Lukas Braune

**Name of the Vulnerable Software and Affected Versions** Atlassian Jira versions 3.1.0 through 3.2.2 Atlassian Confluence versions 3.1.0 through 3.2.2 Atlassian Bitbucket versions 2.4.0 through 3.0.3 Atlassian Bamboo versions 2.4.0 through 2.5.2 **Description** The issue affects the SAML Single Sign On (SSO) plugin, allowing locally disabled users to reactivate their accounts by browsing the affected instance. This can occur even when the "Reactivate inactive users" configuration option is disabled. Exploitation requires authorization by the identity provider and the "User Update Method" to be set to "Update from SAML Attributes". **Recommendations** For Atlassian Jira versions 3.1.0 through 3.2.2, update the SAML SSO plugin configuration to prevent reactivation of inactive users. For Atlassian Confluence versions 3.1.0 through 3.2.2, update the SAML SSO plugin configuration to prevent reactivation of inactive users. For Atlassian Bitbucket versions 2.4.0 through 3.0.3, update the SAML SSO plugin configuration to prevent reactivation of inactive users. For Atlassian Bamboo versions 2.4.0 through 2.5.2, update the SAML SSO plugin configuration to prevent reactivation of inactive users. As a temporary workaround, consider disabling the `User Update Method` set to `Update from SAML Attributes` until a patch is available.

**Name of the Vulnerable Software and Affected Versions** Apache Tomcat versions 9.0.0.M1 through 9.0.29 Apache Tomcat versions 8.5.0 through 8.5.49 Apache Tomcat versions 7.0.0 through 7.0.98 **Description** The issue is related to a session fixation attack when using FORM authentication. An attacker could potentially exploit this to gain unauthorized access to confidential data, cause a denial of service, and impact data integrity. The window for exploitation is considered narrow, but the issue is treated as a security concern. **Recommendations** For Apache Tomcat versions 9.0.0.M1 through 9.0.29, update to a version outside of this range to mitigate the risk. For Apache Tomcat versions 8.5.0 through 8.5.49, update to a version outside of this range to mitigate the risk. For Apache Tomcat versions 7.0.0 through 7.0.98, update to a version outside of this range to mitigate the risk. As a temporary workaround, consider restricting access to FORM authentication until a patch is available.

**Name of the Vulnerable Software and Affected Versions** Redis versions 3.x before 3.2.13 Redis versions 4.x before 4.0.14 Redis versions 5.x before 5.0.4 **Description** The issue is related to a stack-buffer overflow vulnerability in the Redis hyperloglog data structure. It occurs when the SETRANGE command corrupts the hyperloglog data structure, allowing an attacker to add up to 12 bytes of information past the end of a stack-allocated buffer. This can be exploited by a remote attacker to compromise data integrity, gain unauthorized access to sensitive information, and cause a denial of service. **Recommendations** For Redis versions 3.x before 3.2.13, update to version 3.2.13 or later. For Redis versions 4.x before 4.0.14, update to version 4.0.14 or later. For Redis versions 5.x before 5.0.4, update to version 5.0.4 or later. As a temporary workaround, consider restricting the use of the SETRANGE command to minimize the risk of exploitation.
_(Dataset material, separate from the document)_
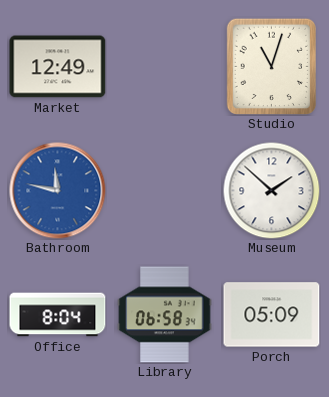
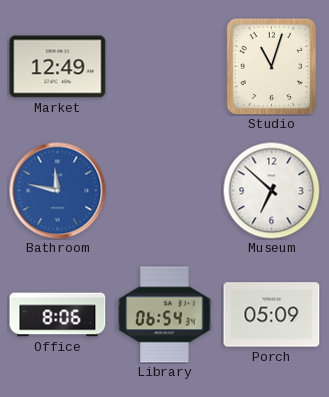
Museum: 1:52 -> 6:52
Office: 8:04 -> 8:06
Library: 06:58 -> 06:54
**Name of the Vulnerable Software and Affected Versions** SQLite3 versions 3.6.0 through 3.27.2 **Description** The issue is related to a heap out-of-bound read in the `rtreenode()` function when handling invalid rtree tables. This can potentially allow a remote attacker to cause a denial of service, execute arbitrary code, or disclose protected information. **Recommendations** For SQLite3 versions 3.6.0 through 3.27.2, consider updating to a version that includes a fix for this issue. At the moment, there is no information about a newer version that contains a fix for this vulnerability.
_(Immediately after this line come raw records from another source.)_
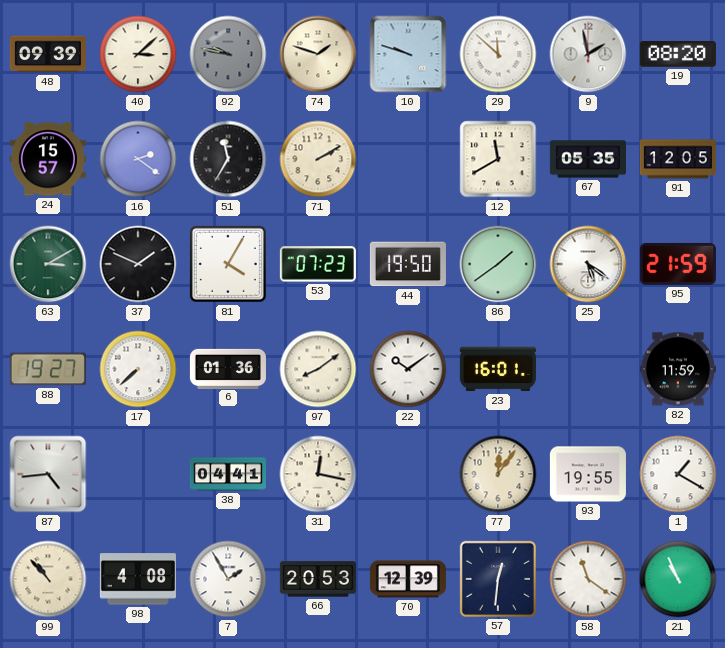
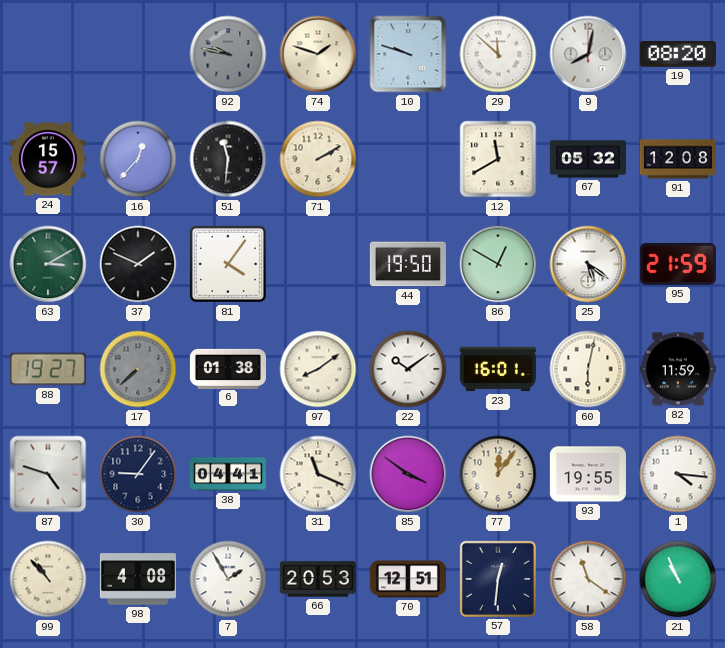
48: 09:39 -> none
40: 3:08 -> none
9: 1:58 -> 8:02
16: 2:21 -> 12:37
51: 11:35 -> 11:31
67: 05:35 -> 05:32
91: 12:05 -> 12:08
81: 4:05 -> 4:06
53: 07:23 -> none
86: 1:39 -> 12:50
17 dial: white -> grey
6: 01:36 -> 01:38
60: none -> 6:02
87: 4:44 -> 4:48
30: none -> 9:06
31: 12:17 -> 11:19
85: none -> 3:51
1: 1:20 -> 4:16
70: 12:39 -> 12:51
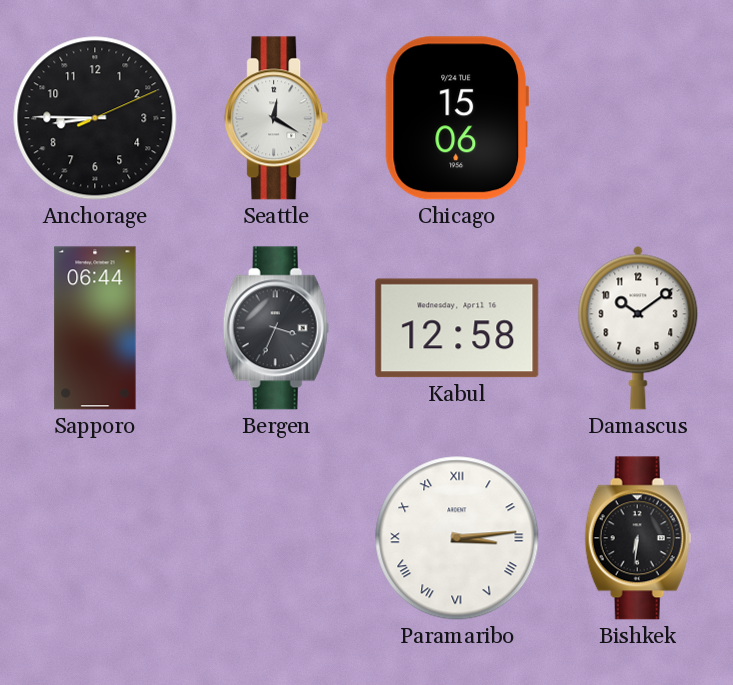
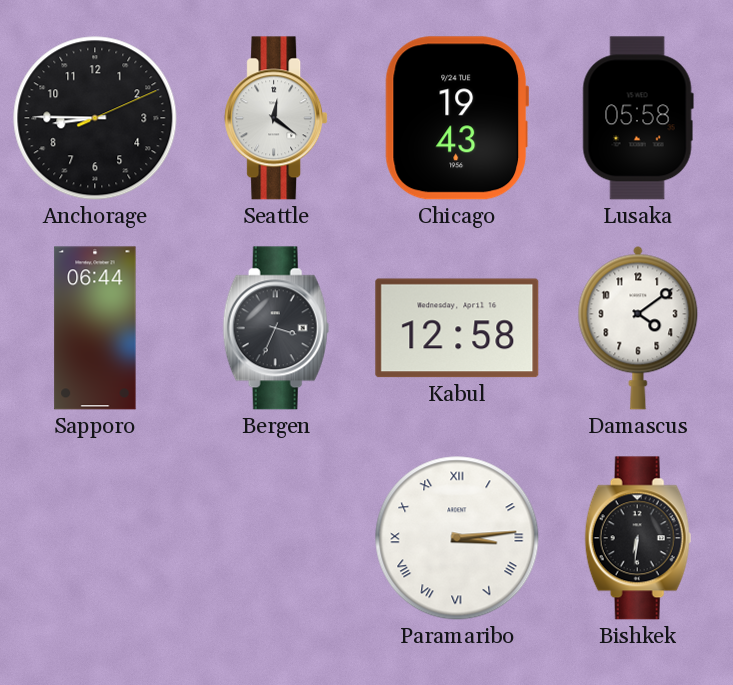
Seattle: 12:20 -> 12:21
Chicago: 15:06 -> 19:43
Lusaka: none -> 05:58
Damascus: 10:09 -> 4:09
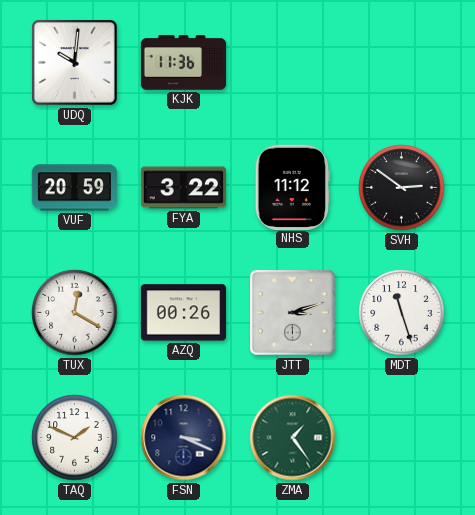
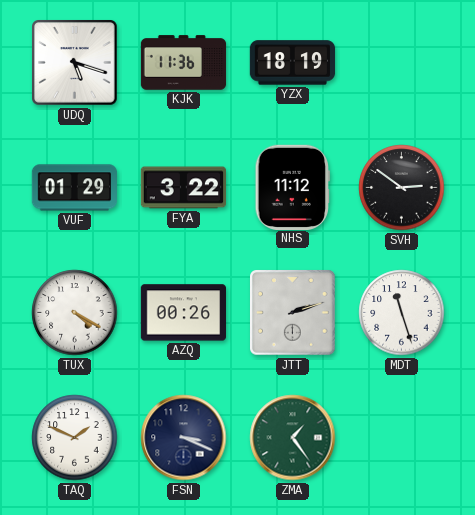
UDQ: 10:01 -> 5:18
YZX: none -> 18:19
VUF: 20:59 -> 01:29
TUX: 12:20 -> 4:20
JTT: 3:12 -> 2:12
**Name of the Vulnerable Software and Affected Versions** Linux kernel versions prior to the fixed version **Description** The issue is related to a use-after-free error in the ALSA /dev/snd/seq driver of the Linux kernel. It may allow an attacker to impact the confidentiality, integrity, and availability of protected information. A buffer overflow can occur via an SNDRV SEQ IOCTL SET CLIENT POOL ioctl write operation to /dev/snd/seq by a local user. **Recommendations** For Linux kernel versions prior to the fixed version, update to the latest version to resolve the issue. As a temporary workaround, consider restricting access to the /dev/snd/seq device to minimize the risk of exploitation.